Problem requirements
Only the lines from the line containing "Tischtennis, Billard, Darts, Bowling, Squash" to the end of the entries should be repeated, exactly as they appear.

Records from a dataset:
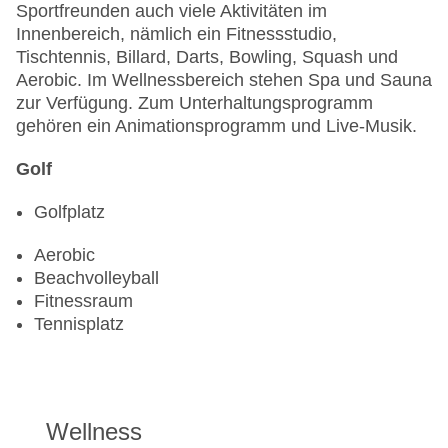
Sportfreunden auch viele Aktivitäten im
Innenbereich, nämlich ein Fitnessstudio,
Tischtennis, Billard, Darts, Bowling, Squash und
Aerobic. Im Wellnessbereich stehen Spa und Sauna
zur Verfügung. Zum Unterhaltungsprogramm
gehören ein Animationsprogramm und Live-Musik.
Golf
Golfplatz
Aerobic
Beachvolleyball
Fitnessraum
Tennisplatz
Wellness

Reply
Tischtennis, Billard, Darts, Bowling, Squash und
Aerobic. Im Wellnessbereich stehen Spa und Sauna
zur Verfügung. Zum Unterhaltungsprogramm
gehören ein Animationsprogramm und Live-Musik.
Golf
Golfplatz
Aerobic
Beachvolleyball
Fitnessraum
Tennisplatz
Wellness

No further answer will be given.